§ Recorded information

== Segment start ==

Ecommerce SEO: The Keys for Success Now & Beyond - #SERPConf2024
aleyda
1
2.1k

== Segment end ==
== Segment start ==

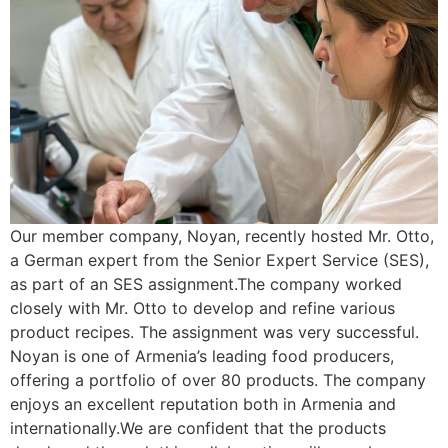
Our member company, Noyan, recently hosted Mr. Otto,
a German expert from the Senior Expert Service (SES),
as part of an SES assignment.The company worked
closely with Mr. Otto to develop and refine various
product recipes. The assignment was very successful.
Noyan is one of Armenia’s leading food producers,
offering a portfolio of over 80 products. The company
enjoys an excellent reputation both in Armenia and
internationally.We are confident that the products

== Segment end ==

§ Work to be completed
Write out exactly the lines above from the line with "Noyan is one" through the line with "internationally.We are confident", both of them included, and leave out all other lines.

§ Solution for this exercise
Noyan is one of Armenia’s leading food producers,
offering a portfolio of over 80 products. The company
enjoys an excellent reputation both in Armenia and
internationally.We are confident that the products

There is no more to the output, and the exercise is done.